* Activity
What is the number of lines in the data holding the word "assorted"? Give that number by itself.

[Saved data entries]
####################

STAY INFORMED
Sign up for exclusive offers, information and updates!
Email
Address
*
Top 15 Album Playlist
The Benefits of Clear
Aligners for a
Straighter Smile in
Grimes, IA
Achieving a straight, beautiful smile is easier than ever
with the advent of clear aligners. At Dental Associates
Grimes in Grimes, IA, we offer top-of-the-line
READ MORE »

####################

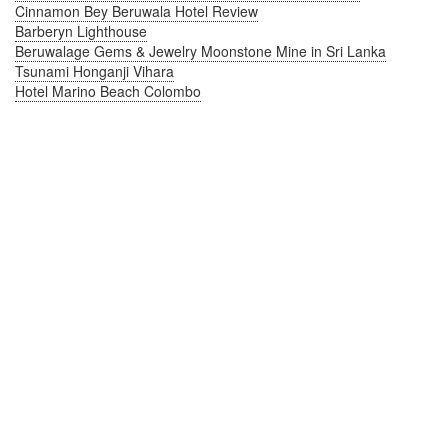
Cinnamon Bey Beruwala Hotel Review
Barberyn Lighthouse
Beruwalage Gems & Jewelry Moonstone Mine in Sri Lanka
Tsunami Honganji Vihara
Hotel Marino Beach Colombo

####################

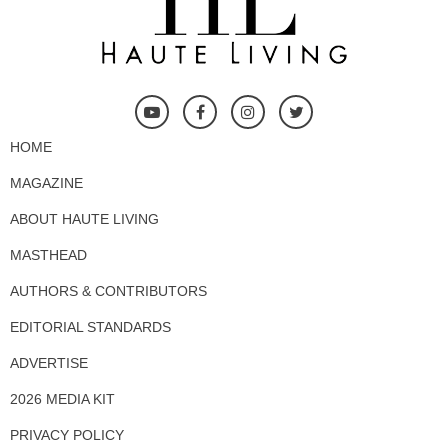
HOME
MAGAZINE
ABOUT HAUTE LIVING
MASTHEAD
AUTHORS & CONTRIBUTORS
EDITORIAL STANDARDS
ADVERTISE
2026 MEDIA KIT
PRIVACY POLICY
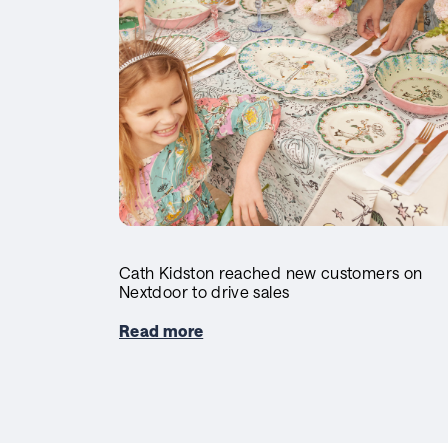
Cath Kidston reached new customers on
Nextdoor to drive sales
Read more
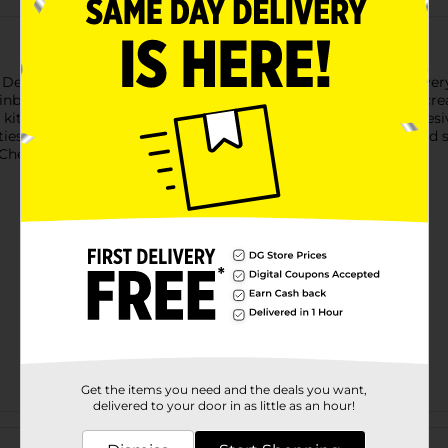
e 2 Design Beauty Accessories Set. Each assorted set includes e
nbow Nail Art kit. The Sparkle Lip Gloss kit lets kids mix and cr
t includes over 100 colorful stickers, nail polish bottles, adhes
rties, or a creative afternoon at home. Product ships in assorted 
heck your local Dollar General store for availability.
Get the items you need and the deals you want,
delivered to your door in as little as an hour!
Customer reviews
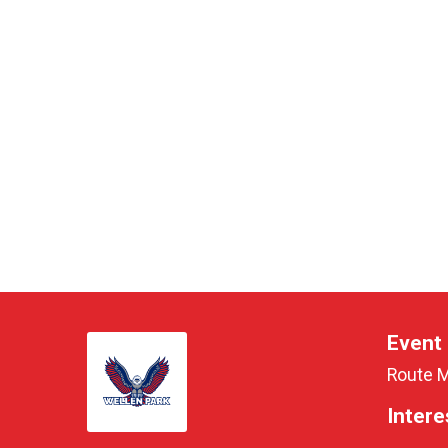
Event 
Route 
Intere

####################

* Exercise response
2